◆ PROBLEM TO WORK ON: Among the records below, the line containing "מגוון ענק של מוצרים מהפעל" marks the start. Output it and all lines after it exactly.

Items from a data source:

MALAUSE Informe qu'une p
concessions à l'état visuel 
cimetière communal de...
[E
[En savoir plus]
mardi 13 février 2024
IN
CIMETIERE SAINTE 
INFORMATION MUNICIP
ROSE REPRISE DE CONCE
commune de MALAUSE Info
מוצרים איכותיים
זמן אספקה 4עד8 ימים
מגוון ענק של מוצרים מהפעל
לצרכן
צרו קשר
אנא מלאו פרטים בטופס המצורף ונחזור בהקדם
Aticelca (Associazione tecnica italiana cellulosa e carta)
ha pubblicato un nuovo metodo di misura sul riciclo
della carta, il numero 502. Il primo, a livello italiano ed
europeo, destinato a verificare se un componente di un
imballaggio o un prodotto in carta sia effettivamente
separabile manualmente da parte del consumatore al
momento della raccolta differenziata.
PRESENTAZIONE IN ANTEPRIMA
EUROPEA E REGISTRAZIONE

◆ OUTPUT FOR THIS EXERCISE:
מגוון ענק של מוצרים מהפעל
לצרכן
צרו קשר
אנא מלאו פרטים בטופס המצורף ונחזור בהקדם
Aticelca (Associazione tecnica italiana cellulosa e carta)
ha pubblicato un nuovo metodo di misura sul riciclo
della carta, il numero 502. Il primo, a livello italiano ed
europeo, destinato a verificare se un componente di un
imballaggio o un prodotto in carta sia effettivamente
separabile manualmente da parte del consumatore al
momento della raccolta differenziata.
PRESENTAZIONE IN ANTEPRIMA
EUROPEA E REGISTRAZIONE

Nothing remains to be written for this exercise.